The embodiment of the invention also provides a barrage theme extraction system based on the N-gram model, which comprises a data preparation unit, a barrage feature construction unit, a data preprocessing unit, an N-gram model representation unit and a segmentation unit, wherein:
the data preparation unit is to: extracting bullet screen data;
the bullet screen characteristic construction unit is used for: extracting the characteristics corresponding to the words representing a certain specific intention, and adding the characteristics to a custom word bank; adding words without actual meanings into a custom stop word bank;
the data preprocessing unit is used for: removing data with empty 'barrage content' field; removing punctuation marks in the 'bullet screen content' field;
the N-gram model representation unit is used for: the bullet screen content subjected to data preprocessing is represented by an N-gram model, the N-gram model represents that the occurrence probability of a certain word in a sentence is related to the previous N-1 words, and N is a positive integer;
the segmentation unit is used for: segmenting each bullet screen content into a group of word vectors, segmenting each bullet screen content according to word formation rules in a user-defined word bank, and filtering useless words according to a user-defined stop word bank.
The N-gram Model is a Language Model commonly used in large vocabulary continuous speech recognition, and for Chinese, the Model is called Chinese Language Model (CLM). The Chinese language model can calculate the sentence with the maximum probability by using the collocation information between adjacent words in the context when the continuous blank-free pinyin, strokes or numbers representing letters or strokes are required to be converted into Chinese character strings (namely sentences), thereby realizing the automatic conversion of Chinese characters without manual selection of a user and avoiding the problem of repeated codes of a plurality of Chinese characters corresponding to the same pinyin (or stroke strings or number strings).
The N-gram model is based on the assumption that the occurrence of a word is only related to the first N-1 words, but not to any other words, and the probability of a complete sentence is the product of the probabilities of occurrence of the words. These probabilities can be obtained by counting the number of times that N words occur simultaneously directly from the corpus.

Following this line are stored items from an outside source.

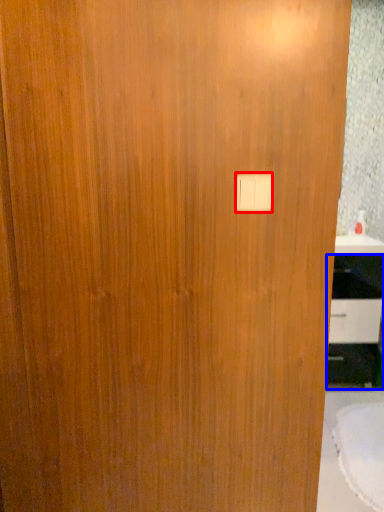 Question: Which point is further to the camera, light switch (highlighted by a red box) or cabinetry (highlighted by a blue box)?

Choices:
 (A) light switch
 (B) cabinetry

Answer: (B) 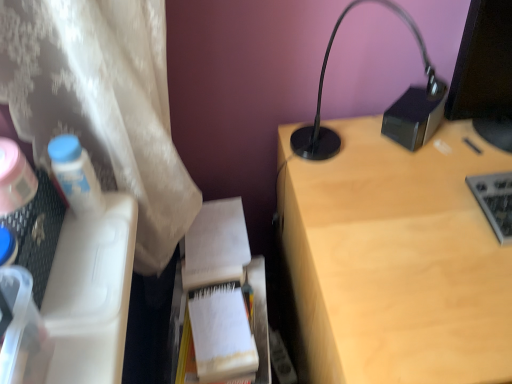 Find the location of `vacant space to the right of black metallic lamp at upper right`. vacant space to the right of black metallic lamp at upper right is located at coordinates click(x=421, y=172). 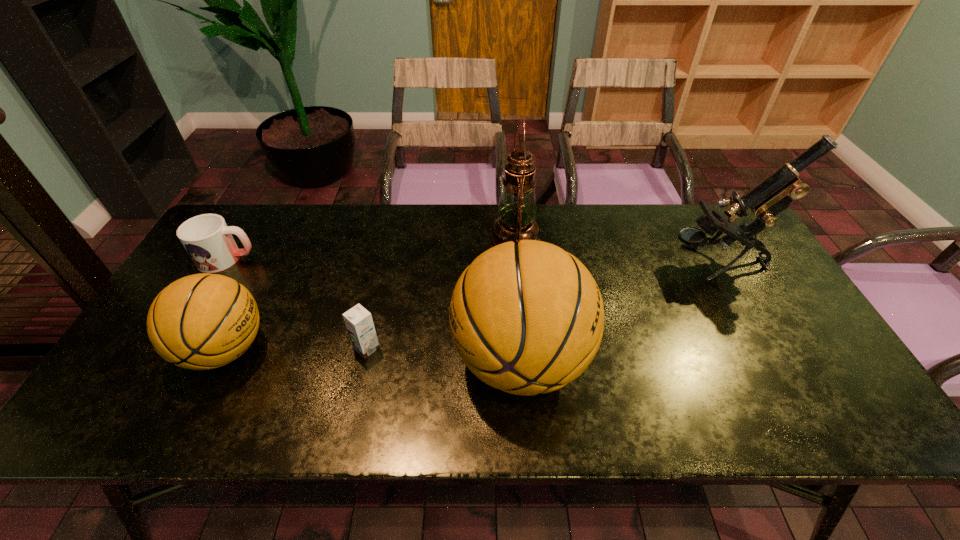 Identify the location of microscope that is at the far edge. (771, 196).

Image resolution: width=960 pixels, height=540 pixels. In order to click on basketball that is at the left edge in this screenshot , I will do click(204, 321).

In order to click on mug that is at the left edge in this screenshot , I will do `click(208, 240)`.

At what (x,y) coordinates should I click in order to perform the action: click on object present at the right edge. Please return your answer as a coordinate pair (x, y). This screenshot has width=960, height=540. Looking at the image, I should click on (771, 196).

Locate an element on the screen. This screenshot has width=960, height=540. object that is at the far left corner is located at coordinates (208, 240).

Locate an element on the screen. The width and height of the screenshot is (960, 540). object that is positioned at the near left corner is located at coordinates (204, 321).

This screenshot has height=540, width=960. I want to click on object that is at the far right corner, so click(x=771, y=196).

Identify the location of free spot at the far edge of the desktop. (595, 205).

Find the location of `free region at the right edge of the desktop`. free region at the right edge of the desktop is located at coordinates (757, 301).

Locate an element on the screen. free space at the near left corner of the desktop is located at coordinates (156, 370). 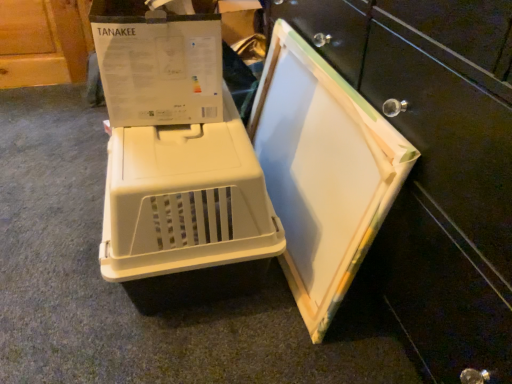 Question: Should I look upward or downward to see white cardboard at center?

Choices:
 (A) up
 (B) down

Answer: (A)

Question: Is beige plastic crate at center behind white cardboard at center?

Choices:
 (A) yes
 (B) no

Answer: (A)

Question: Is beige plastic crate at center located outside white cardboard at center?

Choices:
 (A) no
 (B) yes

Answer: (B)

Question: Is white cardboard at center completely or partially inside beige plastic crate at center?

Choices:
 (A) yes
 (B) no

Answer: (B)

Question: From a real-world perspective, is beige plastic crate at center located higher than white cardboard at center?

Choices:
 (A) yes
 (B) no

Answer: (B)

Question: Does beige plastic crate at center have a greater width compared to white cardboard at center?

Choices:
 (A) no
 (B) yes

Answer: (B)

Question: Considering the relative positions of beige plastic crate at center and white cardboard at center in the image provided, is beige plastic crate at center to the left of white cardboard at center from the viewer's perspective?

Choices:
 (A) no
 (B) yes

Answer: (B)

Question: From the image's perspective, is white cardboard at center over beige plastic crate at center?

Choices:
 (A) no
 (B) yes

Answer: (B)

Question: Is white cardboard at center wider than beige plastic crate at center?

Choices:
 (A) no
 (B) yes

Answer: (A)

Question: Considering the relative positions of white cardboard at center and beige plastic crate at center in the image provided, is white cardboard at center to the right of beige plastic crate at center from the viewer's perspective?

Choices:
 (A) no
 (B) yes

Answer: (B)

Question: From the image's perspective, is white cardboard at center beneath beige plastic crate at center?

Choices:
 (A) no
 (B) yes

Answer: (A)

Question: From a real-world perspective, is white cardboard at center positioned over beige plastic crate at center based on gravity?

Choices:
 (A) no
 (B) yes

Answer: (B)

Question: Are white cardboard at center and beige plastic crate at center far apart?

Choices:
 (A) no
 (B) yes

Answer: (A)

Question: In terms of width, does beige plastic crate at center look wider or thinner when compared to white cardboard at center?

Choices:
 (A) wide
 (B) thin

Answer: (A) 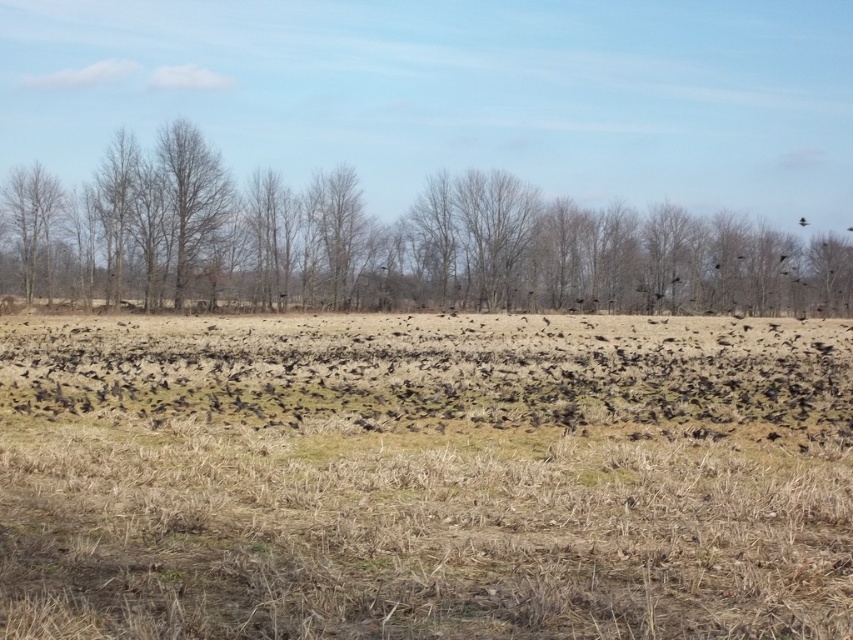 Between bare wood tree at center and bare wood tree at left, which one appears on the right side from the viewer's perspective?

Positioned to the right is bare wood tree at center.

Between bare wood tree at center and bare wood tree at left, which one appears on the left side from the viewer's perspective?

From the viewer's perspective, bare wood tree at left appears more on the left side.

Does point (219, 205) come in front of point (50, 266)?

No, (219, 205) is behind (50, 266).

In order to click on bare wood tree at center in this screenshot , I will do `click(190, 195)`.

The height and width of the screenshot is (640, 853). I want to click on bare branches at center, so click(x=384, y=244).

Where is `bare branches at center`? bare branches at center is located at coordinates coord(384,244).

Which is below, black matte birds at center or bare wood tree at center?

black matte birds at center is below.

Between black matte birds at center and bare wood tree at center, which one appears on the right side from the viewer's perspective?

From the viewer's perspective, black matte birds at center appears more on the right side.

Who is more distant from viewer, (782, 422) or (190, 259)?

The point (190, 259) is more distant.

You are a GUI agent. You are given a task and a screenshot of the screen. Output one action in this format:
    pyautogui.click(x=<x>, y=<y>)
    Task: Click on the black matte birds at center
    
    Given the screenshot: What is the action you would take?
    pyautogui.click(x=434, y=369) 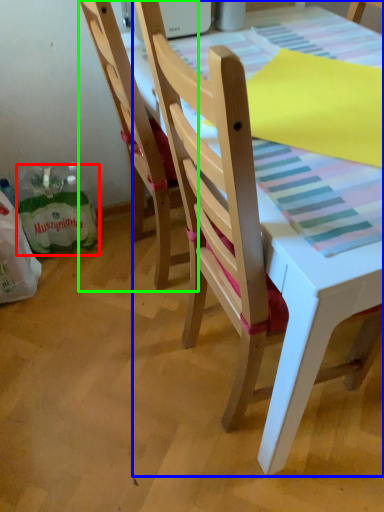 Question: Which is farther away from shopping bag (highlighted by a red box)? chair (highlighted by a blue box) or chair (highlighted by a green box)?

Choices:
 (A) chair
 (B) chair

Answer: (A) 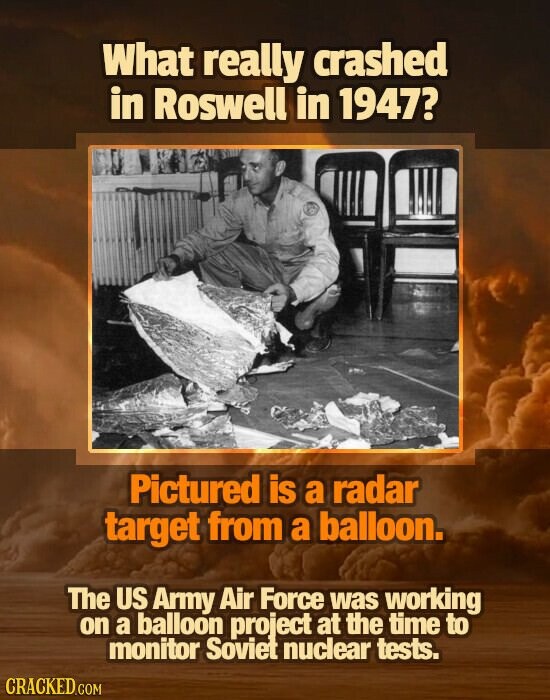 Image resolution: width=550 pixels, height=700 pixels. Find the location of `chair legs`. chair legs is located at coordinates pos(382,287), pos(371,284). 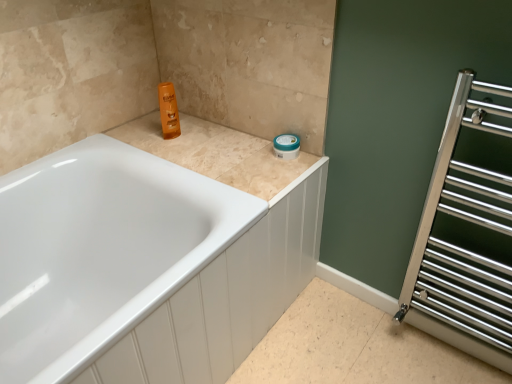 Question: Should I look upward or downward to see beige tile counter top at upper center?

Choices:
 (A) up
 (B) down

Answer: (A)

Question: Should I look upward or downward to see white glossy bathtub at upper left?

Choices:
 (A) up
 (B) down

Answer: (B)

Question: From the image's perspective, is white glossy bathtub at upper left below beige tile counter top at upper center?

Choices:
 (A) yes
 (B) no

Answer: (A)

Question: From the image's perspective, is white glossy bathtub at upper left on beige tile counter top at upper center?

Choices:
 (A) yes
 (B) no

Answer: (B)

Question: Is white glossy bathtub at upper left completely or partially outside of beige tile counter top at upper center?

Choices:
 (A) no
 (B) yes

Answer: (B)

Question: Is white glossy bathtub at upper left not near beige tile counter top at upper center?

Choices:
 (A) no
 (B) yes

Answer: (A)

Question: Is white glossy bathtub at upper left at the left side of beige tile counter top at upper center?

Choices:
 (A) yes
 (B) no

Answer: (A)

Question: Is white glossy bathtub at upper left oriented away from beige tile counter top at upper center?

Choices:
 (A) yes
 (B) no

Answer: (B)

Question: Can you confirm if polished chrome towel rack at right is thinner than white glossy bathtub at upper left?

Choices:
 (A) yes
 (B) no

Answer: (A)

Question: Is polished chrome towel rack at right bigger than white glossy bathtub at upper left?

Choices:
 (A) yes
 (B) no

Answer: (B)

Question: Is polished chrome towel rack at right outside white glossy bathtub at upper left?

Choices:
 (A) yes
 (B) no

Answer: (A)

Question: Is polished chrome towel rack at right beside white glossy bathtub at upper left?

Choices:
 (A) yes
 (B) no

Answer: (B)

Question: From a real-world perspective, is polished chrome towel rack at right over white glossy bathtub at upper left?

Choices:
 (A) no
 (B) yes

Answer: (B)

Question: Considering the relative positions of polished chrome towel rack at right and white glossy bathtub at upper left in the image provided, is polished chrome towel rack at right to the right of white glossy bathtub at upper left from the viewer's perspective?

Choices:
 (A) no
 (B) yes

Answer: (B)

Question: Are polished chrome towel rack at right and beige tile counter top at upper center beside each other?

Choices:
 (A) yes
 (B) no

Answer: (B)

In the embodiment of the invention, the value of N is 2, namely, each word is related to the previous word.
In the N-gram model, the probability formula of sentence occurrence is as follows:
Figure GDA0003614739490000061
where p represents the probability value of sentence occurrence, w1Representing the word at the 1 st position in the sentence, pi representing the multiplicative symbol, m representing the number of words in the sentence, wiDenotes the ith word, m and i are positive integers, p (w)iwi-1) And (3) representing the probability of the simultaneous occurrence of the words at the i-th and i-1-th positions, recombining the existing phrases according to the formula, and combining two adjacent words to generate a new phrase.
The dimension of the word vector is 60 ten thousand, namely each bullet screen content is represented as a 60 ten thousand-dimensional vector, each position corresponds to a word, and the final bullet screen theme representation is obtained.
Compared with the prior art that the relation between a single word and the context is ignored in the text representation purely based on the bag-of-words model, the embodiment of the invention considers the influence of the context-related text through the N-gram model, so that the bullet screen theme is more accurately extracted; on the other hand, the text representation is too complex by simply using an N-gram model, and the embodiment of the invention improves the N-gram.
The following examples are given.
Modeling data sources: the bullet screen data of the platform in the last month is taken as a data source.
Modeling:
(1) preparing data: extracting bullet screen data of the latest month, wherein the data mainly comprises a field of bullet screen content, and the data format is [ bullet screen content ];
(2) constructing bullet screen characteristics: there are many proprietary words with platform features in barrage, such as "Water friend", which refers to the fan of anchor.
And self-defining proper nouns and verbs, and adding the proper nouns and verbs into a self-defining dictionary library. For example: the 'friend with water' is added into a user-defined dictionary, and the 'friend with water' can be segmented into one word in the subsequent word segmentation process, but can not be segmented into two words of 'water' and 'friend'.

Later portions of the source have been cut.